Excited. Overjoyed. Dying of anticipation. These are all accurate descriptions of how I felt when I found out that Ed Sheeran was coming out with a new album. And, let me be clear, I am most definitely not an Ed Sheeran fanatic, a Sheerio, as those who are like to call themselves. I am, however, a fanatic for good music. So, I love to listen to his work because every one of his albums contain an entire tracklist of it.

For now, Sheeran’s new album is called “Collaboration Project No. 6,” which is fitting because every song on the lineup will be a collaboration with another artist. Already, Sheeran has come out with two singles: “Cross Me” featuring Chance the Rapper and “I Don’t Care” featuring Justin Bieber in order to raise publicity for the upcoming album, which is set to release July 12.

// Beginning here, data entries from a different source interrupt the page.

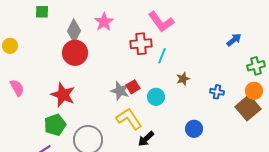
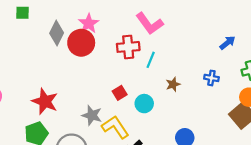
red circle: (75, 53) -> (81, 43), moved
gray star: (120, 91) -> (92, 115), moved
blue cross: (217, 92) -> (211, 78), moved

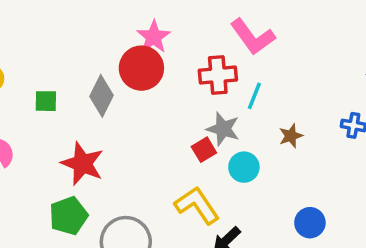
green square: (22, 13) -> (46, 101), moved
gray diamond: (57, 33) -> (101, 96), moved
gray star: (92, 115) -> (223, 129), moved

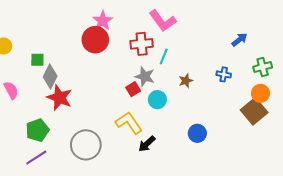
gray diamond: (101, 96) -> (50, 76), moved
green pentagon: (68, 216) -> (37, 130), moved

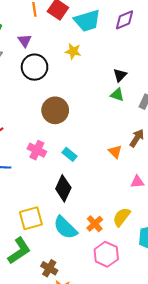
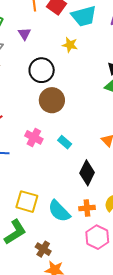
black circle: (35, 67) -> (42, 70), moved
black diamond: (63, 188) -> (87, 173), moved
yellow square: (31, 218) -> (27, 202), turned 30
orange cross: (95, 224) -> (87, 208), turned 35

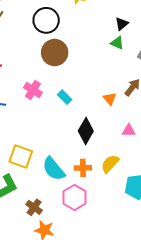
pink hexagon: (97, 237) -> (75, 197), moved

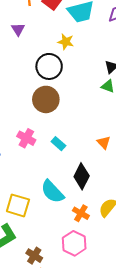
black circle: (46, 20) -> (49, 66), moved
orange cross: (83, 168) -> (81, 213), turned 35
cyan semicircle: (54, 169) -> (52, 192), moved

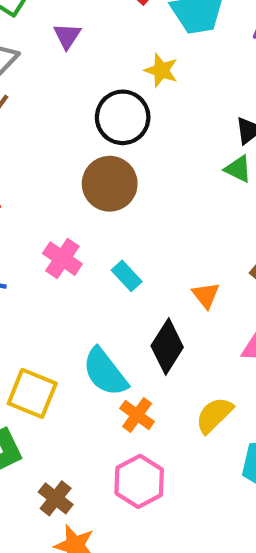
orange triangle: (104, 142) -> (206, 295), moved
orange cross: (81, 213) -> (137, 415), moved

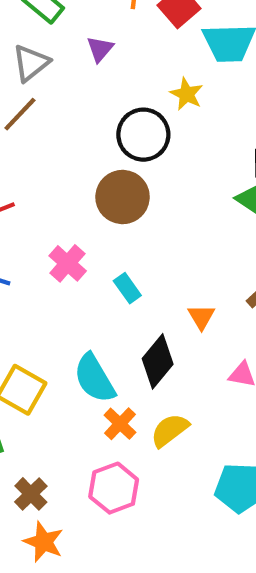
yellow semicircle: (214, 415) -> (170, 430), moved

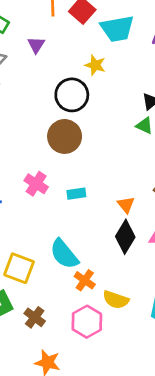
cyan rectangle: (127, 288) -> (76, 194), turned -54
black diamond: (158, 361) -> (125, 237), moved
yellow semicircle: (170, 430) -> (116, 300), moved, turned -115
brown cross: (31, 494) -> (35, 317), moved

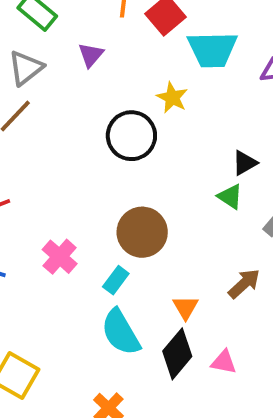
brown circle: (65, 136) -> (142, 232), moved
cyan rectangle: (76, 194) -> (116, 280), turned -54
cyan semicircle: (64, 254) -> (121, 332), moved

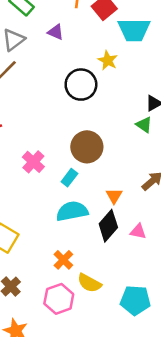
purple triangle: (91, 55) -> (56, 32), turned -48
cyan semicircle: (121, 332) -> (72, 211), turned 108

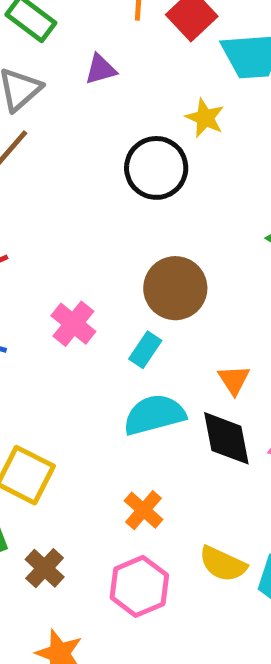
purple triangle: (56, 32) -> (101, 69), turned -36
black diamond: (108, 226) -> (226, 438), turned -48
yellow semicircle: (89, 283) -> (223, 564), moved

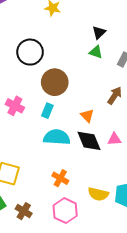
black circle: (156, 168) -> (30, 52), moved
cyan semicircle: (154, 415) -> (57, 137), turned 30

Although I am a little disappointed that Ed Sheeran’s new album will not be a subtraction symbol with a yellow cover—after all, his first album was a red plus sign, his third album was a green multiplication sign, and his most recent album was a blue division sign—I am still excited to see what new songs this album will bring, even if it doesn’t complete the circle of albums named after the four basic math calculations.

One thing that makes me nervous about Sheeran’s upcoming release is that so far, none of the music has been written in his usual style. Sheeran is renowned for his love songs, but “Cross Me” is rap, and “I Don’t Care” is pop, which are completely unrelated music styles.

Although both Bieber and Sheeran have had hit songs in the past and been recognized for producing great music—Sheeran has won four Grammy awards and Bieber has received one—they are very different musicians. To say the least, Sheeran, who is the person that sang “A heart that’s been broken is a heart that’s been loved,” is not the same person as Bieber, who sang “I got money in my hands that I’d really like to blow.”

All of this isn’t necessarily a bad thing. On the contrary, I think that it’s important for musicians to explore different styles because the switch might even benefit their careers. Just look at Katy Perry, who used to sing Christian pop music. After she switched genres, she became one of the top grossing artists of all time.

Still, I don’t want Sheeran to switch genres. In fact, the idea makes me sad. Sheeran has produced some of the most iconic songs of the decade, and I don’t want his streak of great songs to come to an end.